Le 29 juin 2026, selon Le Figaro, le Conseil d'État a rejeté les demandes de plusieurs députés du Rassemblement national (RN) visant à annuler la nomination de Najat Vallaud-Belkacem en tant que conseillère maître à la Cour des comptes. Cette décision intervient après que plusieurs députés RN, menés par Jean-Philippe Tanguy, ont demandé l'annulation du décret du 16 juillet 2025 portant nomination de Najat Vallaud-Belkacem à la Cour des comptes pour « excès de pouvoir ».
La nomination de Najat Vallaud-Belkacem à la Cour des comptes a été officialisée peu de temps après la publication d'un article du Canard Enchaîné affirmant que le premier ministre, François Bayrou, envisageait de soutenir la nomination de l'ex-ministre de l'Éducation nationale en échange de l'abandon par le président du groupe socialiste à l'Assemblée nationale, Boris Vallaud, de l'idée d'une censure du gouvernement sur le budget à l'automne. Najat Vallaud-Belkacem a réagi à ces allégations en déclarant « Quelle blague ! » sur la plateforme X, affirmant avoir utilisé la voie d'un concours pour obtenir ce poste.
Ce qu'il faut retenir
- Le Conseil d'État a rejeté les recours contre la nomination de Najat Vallaud-Belkacem à la Cour des comptes.
- Plusieurs députés du Rassemblement national avaient demandé l'annulation du décret de nomination pour « excès de pouvoir ».

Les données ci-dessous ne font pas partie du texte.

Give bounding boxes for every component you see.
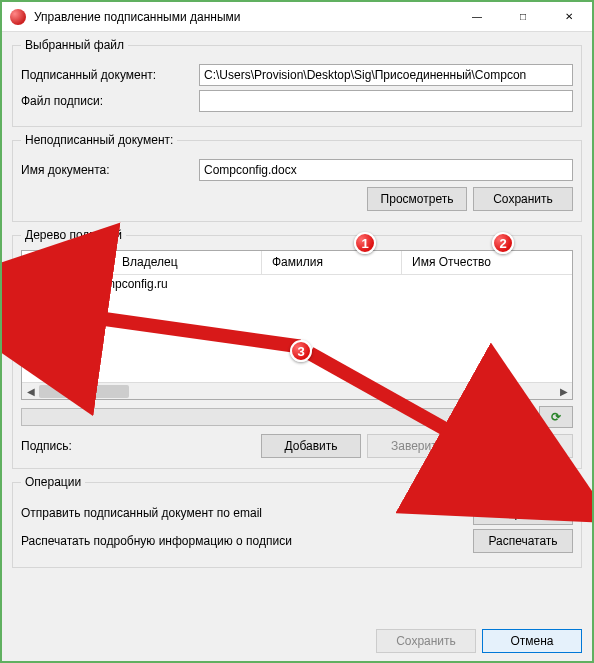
refresh-button[interactable]: ⟳ (539, 406, 573, 428)
tree-header: Статус Владелец Фамилия Имя Отчество (22, 251, 572, 275)
group-ops-legend: Операции (21, 475, 85, 489)
refresh-icon: ⟳ (551, 410, 561, 424)
window-title: Управление подписанными данными (34, 10, 454, 24)
group-tree-legend: Дерево подписей (21, 228, 126, 242)
doc-name-input[interactable] (199, 159, 573, 181)
col-status[interactable]: Статус (22, 251, 112, 274)
scroll-track[interactable] (39, 383, 555, 399)
minimize-button[interactable]: — (454, 2, 500, 32)
signed-doc-input[interactable] (199, 64, 573, 86)
dialog-footer: Сохранить Отмена (2, 621, 592, 661)
tree-row-text: mpconfig.ru (105, 277, 168, 291)
content: Выбранный файл Подписанный документ: Фай… (2, 32, 592, 621)
annotation-badge-3: 3 (290, 340, 312, 362)
app-icon (10, 9, 26, 25)
print-button[interactable]: Распечатать (473, 529, 573, 553)
footer-cancel-button[interactable]: Отмена (482, 629, 582, 653)
col-surname[interactable]: Фамилия (262, 251, 402, 274)
tree-body[interactable]: ✔ mpconfig.ru (22, 275, 572, 382)
group-unsigned-legend: Неподписанный документ: (21, 133, 177, 147)
scroll-right-icon[interactable]: ▶ (555, 386, 572, 397)
print-info-text: Распечатать подробную информацию о подпи… (21, 534, 473, 548)
view-button[interactable]: Просмотреть (367, 187, 467, 211)
group-selected-file: Выбранный файл Подписанный документ: Фай… (12, 38, 582, 127)
maximize-button[interactable]: □ (500, 2, 546, 32)
annotation-badge-2: 2 (492, 232, 514, 254)
checkmark-icon: ✔ (47, 277, 57, 291)
col-owner[interactable]: Владелец (112, 251, 262, 274)
progress-bar (21, 408, 533, 426)
group-selected-file-legend: Выбранный файл (21, 38, 128, 52)
scroll-left-icon[interactable]: ◀ (22, 386, 39, 397)
group-operations: Операции Отправить подписанный документ … (12, 475, 582, 568)
close-button[interactable]: ✕ (546, 2, 592, 32)
horizontal-scrollbar[interactable]: ◀ ▶ (22, 382, 572, 399)
col-name-patronymic[interactable]: Имя Отчество (402, 251, 572, 274)
doc-name-label: Имя документа: (21, 163, 191, 177)
save-unsigned-button[interactable]: Сохранить (473, 187, 573, 211)
tree-row[interactable]: ✔ mpconfig.ru (22, 275, 572, 293)
titlebar: Управление подписанными данными — □ ✕ (2, 2, 592, 32)
add-signature-button[interactable]: Добавить (261, 434, 361, 458)
scroll-thumb[interactable] (39, 385, 129, 398)
view-signature-button: Просмотреть (473, 434, 573, 458)
signed-doc-label: Подписанный документ: (21, 68, 191, 82)
sig-file-input[interactable] (199, 90, 573, 112)
signature-tree: Статус Владелец Фамилия Имя Отчество ✔ m… (21, 250, 573, 400)
send-button[interactable]: Отправить (473, 501, 573, 525)
footer-save-button: Сохранить (376, 629, 476, 653)
annotation-badge-1: 1 (354, 232, 376, 254)
group-unsigned-doc: Неподписанный документ: Имя документа: П… (12, 133, 582, 222)
window: Управление подписанными данными — □ ✕ Вы… (0, 0, 594, 663)
send-email-text: Отправить подписанный документ по email (21, 506, 473, 520)
tree-row-checkbox[interactable] (28, 278, 41, 291)
assure-button: Заверить (367, 434, 467, 458)
sig-file-label: Файл подписи: (21, 94, 191, 108)
signature-label: Подпись: (21, 439, 255, 453)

- La nomination de Najat Vallaud-Belkacem intervient après des allégations sur un éventuel accord politique.
- Najat Vallaud-Belkacem a affirmé avoir obtenu son poste par un concours.
- Le Conseil d'État estime que la signataire du décret a reçu délégation du premier ministre pour signer le décret.
Contexte et réactions
D'après Le Figaro, le député du Rassemblement national Jean-Philippe Tanguy avait menacé d'attaquer cette nomination au Conseil d'État, critiquant « la République des copines et des coquins ». Pierre Moscovici a affirmé que Najat Vallaud-Belkacem est arrivée par une procédure de recrutement professionnel parfaitement objective et collective, sans intervention de sa part.
La Cour des comptes a rejeté les deux demandes d'annulation, considérant que la qualité de député, membre de la commission des Finances, de l'Économie générale et du Contrôle budgétaire de l'Assemblée nationale, n'est pas de nature à conférer un intérêt suffisant pour demander l'annulation d'un décret portant nomination d'un conseiller maître à la Cour des comptes.
Impact et suites
La décision du Conseil d'État met fin aux contestations autour de la nomination de Najat Vallaud-Belkacem à la Cour des comptes. Cette nomination avait été au centre d'un débat sur la transparence et l'indépendance des institutions publiques. La Cour des comptes est une institution clé dans le contrôle des finances publiques et la nomination de Najat Vallaud-Belkacem y est considérée comme un renforcement de son expertise.
En conclusion, la décision du Conseil d'État sur la nomination de Najat Vallaud-Belkacem à la Cour des comptes est un événement important qui met en lumière les enjeux de la transparence et de l'indépendance des institutions publiques. Les suites de cette affaire seront à suivre de près pour comprendre les implications sur la gouvernance du pays et la confiance de l'opinion publique dans les institutions.